Psilocybin, a classic psychedelic, alters the activity of specific inhibitory neurons in the mouse medial frontal cortex. It reduces firing of somatostatin-expressing interneurons while increasing activity of parvalbumin-expressing interneurons. This cell type-specific response depends on the 5-HT1A receptor on somatostatin interneurons, and contributes to the drug's long-term behavioral effects. The findings reveal that psilocybin changes cortical inhibition in a targeted manner, highlighting a mechanism beyond the commonly studied pyramidal cells.

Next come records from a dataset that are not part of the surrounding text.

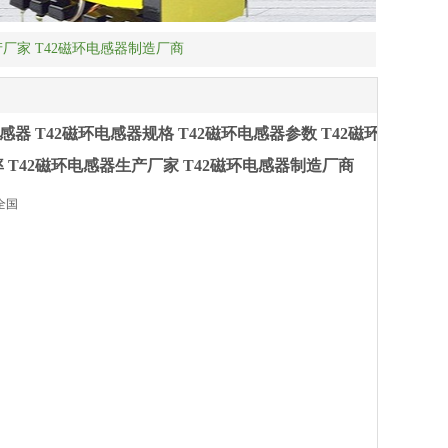
产厂家 T42磁环电感器制造厂商
感器 T42磁环电感器规格 T42磁环电感器参数 T42磁环
 T42磁环电感器生产厂家 T42磁环电感器制造厂商
全国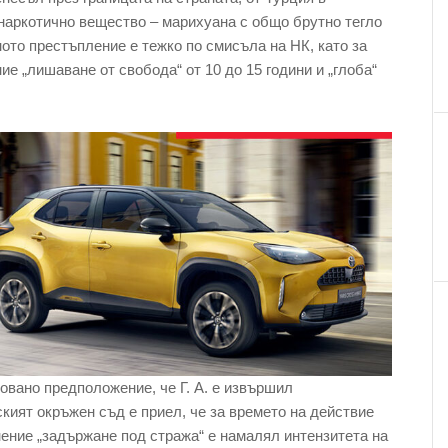
 наркотично вещество – марихуана с общо брутно тегло
ното престъпление е тежко по смисъла на НК, като за
е „лишаване от свобода“ от 10 до 15 години и „глоба“
овано предположение, че Г. А. е извършил
ският окръжен съд е приел, че за времето на действие
нение „задържане под стража“ е намалял интензитета на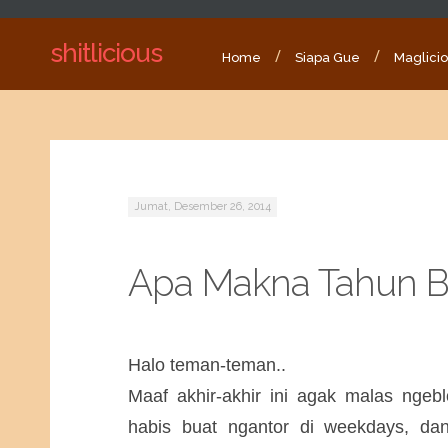
shitlicious
Home
Siapa Gue
Maglici
Jumat, Desember 26, 2014
Apa Makna Tahun B
Halo teman-teman..
Maaf akhir-akhir ini agak malas ngeb
habis buat ngantor di weekdays, dan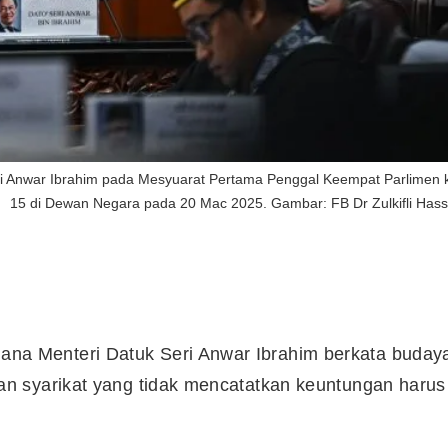
i Anwar Ibrahim pada Mesyuarat Pertama Penggal Keempat Parlimen 
15 di Dewan Negara pada 20 Mac 2025. Gambar: FB Dr Zulkifli Has
a Menteri Datuk Seri Anwar Ibrahim berkata buday
n syarikat yang tidak mencatatkan keuntungan harus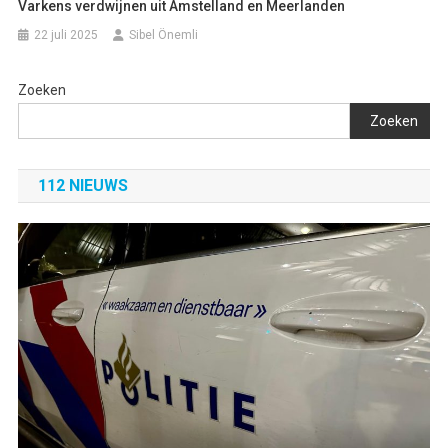
Varkens verdwijnen uit Amstelland en Meerlanden
22 juli 2025
Sibel Önemli
Zoeken
Zoeken
112 NIEUWS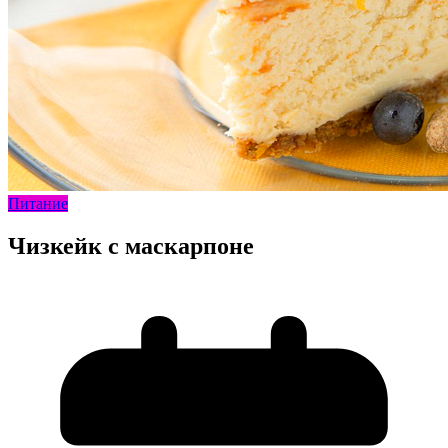
Питание
Чизкейк с маскарпоне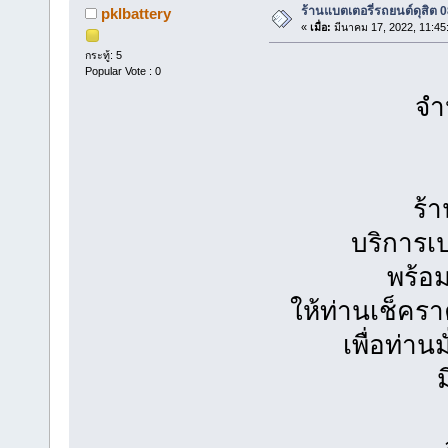
ร้านแบตเตอรี่รถยนต์ดุสิต
pklbattery
«
เมื่อ:
มีนาคม 17, 2022, 11:45
กระทู้: 5
Popular Vote : 0
จำห
ร้
บริการเ
พร้อม
ให้ท่านเช็คร
เพื่อท่า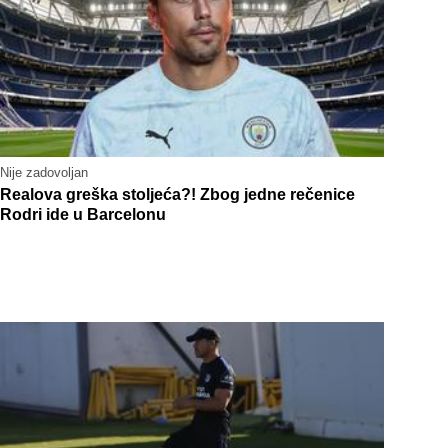
Nije zadovoljan
Realova greška stoljeća?! Zbog jedne rečenice
Rodri ide u Barcelonu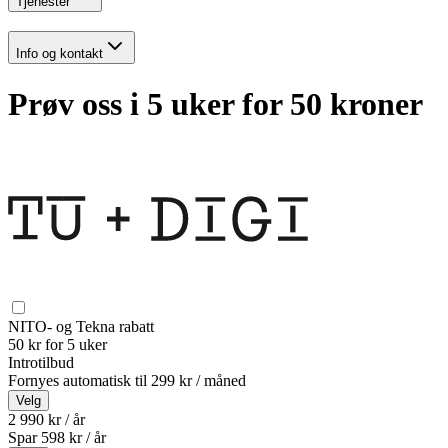
Tjenester
Info og kontakt
Prøv oss i 5 uker for 50 kroner
NITO- og Tekna rabatt
50 kr for 5 uker
Introtilbud
Fornyes automatisk til
299 kr / måned
Velg
2 990 kr / år
Spar
598
kr /
år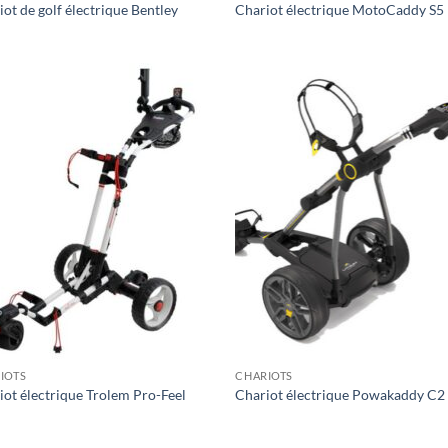
ot de golf électrique Bentley
Chariot électrique MotoCaddy S5
IOTS
CHARIOTS
iot électrique Trolem Pro-Feel
Chariot électrique Powakaddy C2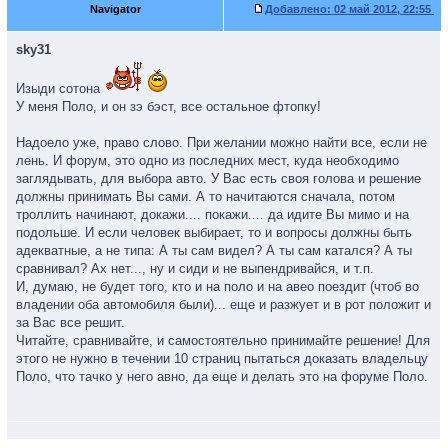
Navigator
Добавлено:
02 май 2012, 22:55
sky31
Изыди сотона
У меня Поло, и он зэ бэст, все остальное фтопку!
Надоело уже, право слово. При желании можно найти все, если не
лень. И форум, это одно из последних мест, куда необходимо
заглядывать, для выбора авто. У Вас есть своя голова и решение
должны принимать Вы сами. А то начитаются сначала, потом
троллить начинают, докажи.... покажи.... да идите Вы мимо и на
подольше. И если человек выбирает, то и вопросы должны быть
адекватные, а не типа: А ты сам видел? А ты сам катался? А ты
сравнивал? Ах нет..., ну и сиди и не выпендривайся, и т.п.
И, думаю, не будет того, кто и на поло и на авео поездит (чтоб во
владении оба автомобиля были)... еще и разжует и в рот положит и
за Вас все решит.
Читайте, сравнивайте, и самостоятельно принимайте решение! Для
этого не нужно в течении 10 страниц пытаться доказать владельцу
Поло, что тачко у него авно, да еще и делать это на форуме Поло.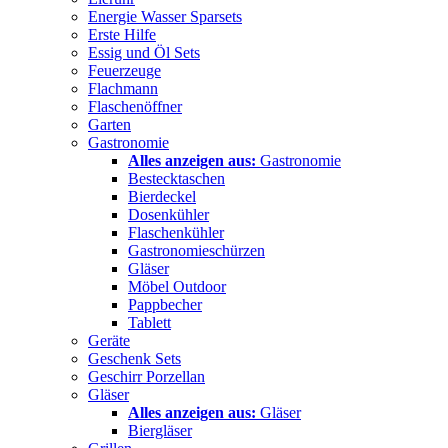
Energie Wasser Sparsets
Erste Hilfe
Essig und Öl Sets
Feuerzeuge
Flachmann
Flaschenöffner
Garten
Gastronomie
Alles anzeigen aus:
Gastronomie
Bestecktaschen
Bierdeckel
Dosenkühler
Flaschenkühler
Gastronomieschürzen
Gläser
Möbel Outdoor
Pappbecher
Tablett
Geräte
Geschenk Sets
Geschirr Porzellan
Gläser
Alles anzeigen aus:
Gläser
Biergläser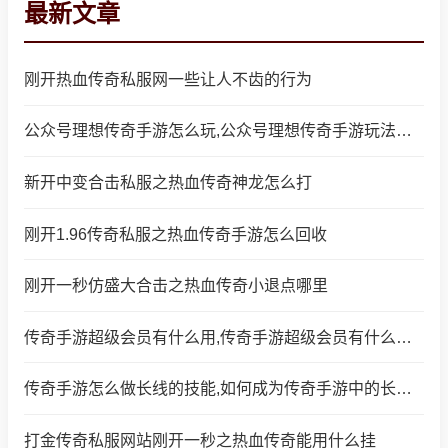
最新文章
刚开热血传奇私服网一些让人不齿的行为
公众号理想传奇手游怎么玩,公众号理想传奇手游玩法详解
新开中变合击私服之热血传奇神龙怎么打
刚开1.96传奇私服之热血传奇手游怎么回收
刚开一秒仿盛大合击之热血传奇小退点哪里
传奇手游超级会员有什么用,传奇手游超级会员有什么用？
传奇手游怎么做长线的技能,如何成为传奇手游中的长线技能玩家
打金传奇私服网站刚开一秒之热血传奇能用什么挂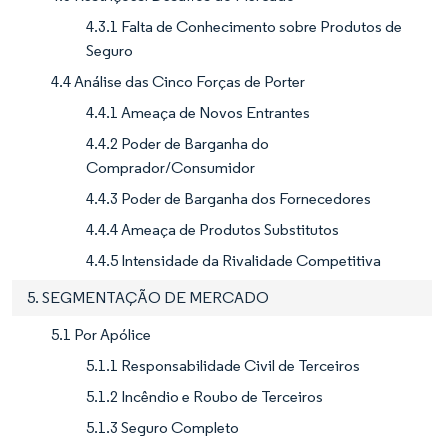
4.3.1 Falta de Conhecimento sobre Produtos de
Seguro
4.4 Análise das Cinco Forças de Porter
4.4.1 Ameaça de Novos Entrantes
4.4.2 Poder de Barganha do
Comprador/Consumidor
4.4.3 Poder de Barganha dos Fornecedores
4.4.4 Ameaça de Produtos Substitutos
4.4.5 Intensidade da Rivalidade Competitiva
5. SEGMENTAÇÃO DE MERCADO
5.1 Por Apólice
5.1.1 Responsabilidade Civil de Terceiros
5.1.2 Incêndio e Roubo de Terceiros
5.1.3 Seguro Completo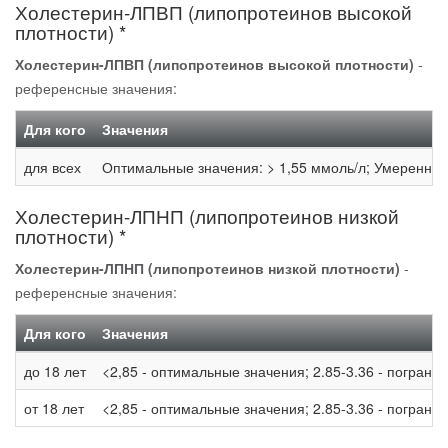
Холестерин-ЛПВП (липопротеинов высокой
плотности) *
Холестерин-ЛПВП (липопротеинов высокой плотности)
-
референсные значения:
Для кого
Значения
для всех
Оптимальные значения: > 1,55 ммоль/л; Умеренно с
Холестерин-ЛПНП (липопротеинов низкой
плотности) *
Холестерин-ЛПНП (липопротеинов низкой плотности)
-
референсные значения:
Для кого
Значения
до 18 лет
<2,85 - оптимальные значения; 2.85-3.36 - пограни
от 18 лет
<2,85 - оптимальные значения; 2.85-3.36 - пограни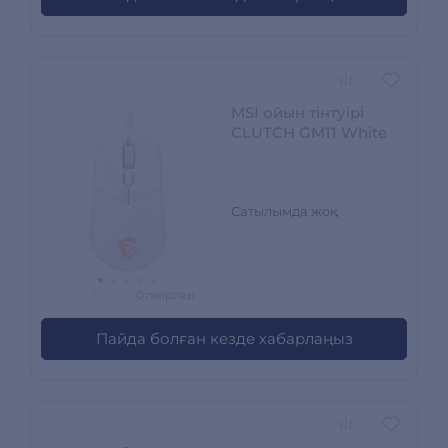
MSI ойын тінтуірі
CLUTCH GM11 White
Сатылымда жоқ
0 пікірлер
Пайда болған кезде хабарлаңыз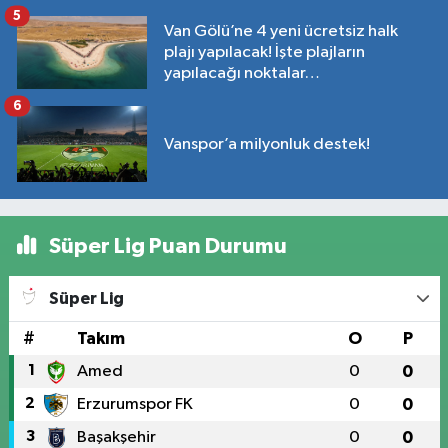
5
Van Gölü’ne 4 yeni ücretsiz halk
plajı yapılacak! İşte plajların
yapılacağı noktalar…
6
Vanspor’a milyonluk destek!
Süper Lig Puan Durumu
Süper Lig
#
Takım
O
P
1
Amed
0
0
2
Erzurumspor FK
0
0
3
Başakşehir
0
0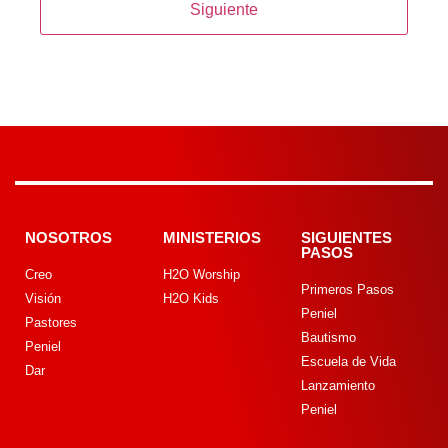
NOSOTROS
MINISTERIOS
SIGUIENTES
PASOS
Creo
H2O Worship
Primeros Pasos
Visión
H2O Kids
Peniel
Pastores
Bautismo
Peniel
Escuela de Vida
Dar
Lanzamiento
Peniel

bioRxiv (Cold Spring Harbor Laboratory) November 3, 2024 Ling-Xiao Shao, Clara Liao, Pasha A Davoudian et al. preprint
A single dose of psilocybin increased the density of dendritic spines in both subcortical-projecting pyramidal tract (PT) and intratelencephalic (IT) cell types in the mouse medial frontal cortex. Silencing PT neurons eliminated psilocybin's ability to ameliorate stress-related phenotypes, whereas silencing IT neurons had no detectable effect. In PT neurons only, psilocybin boosted synaptic calcium transients and elevated firing rates acutely after administration. Targeted knockout of 5-HT2A receptors abolished psilocybin's effects on stress-related behavior and structural plasticity. These results identify a pyramidal cell type and the 5-HT2A receptor in the medial frontal cortex as essential for psilocybin's long-term drug action.
Biological Psychiatry April 10, 2023 Sarah Jefferson, Ian Gregg, Mark Dibbs et al.
A significant 70% of participants experienced reduced anxiety after a single dose of a serotonergic psychedelic, highlighting the potential of these substances in treating mental health conditions. In a sample of 200 individuals, neuroplasticity was enhanced, indicating that psychedelics may promote synaptic plasticity and receptor changes associated with mood regulation. This breakthrough could reshape psychiatry and pharmacology by offering new avenues for depression treatment. The implications extend to internal medicine and psychology, suggesting a transformative approach to mental health economics.
January 1, 2023 Ling-Xiao Shao, Clara Liao, Ian Gregg et al.
Psychedelics like psilocybin can alter neuronal structure in the frontal cortex. Using two-photon microscopy in mice, psilocybin administration led to changes in dendritic spines, the tiny protrusions on neurons that receive signals from other neurons. The effects were compared with those of other psychoactive drugs, suggesting that psychedelics may have unique impacts on brain cell architecture. These findings indicate a potential mechanism for how psychedelics could influence brain function and behavior.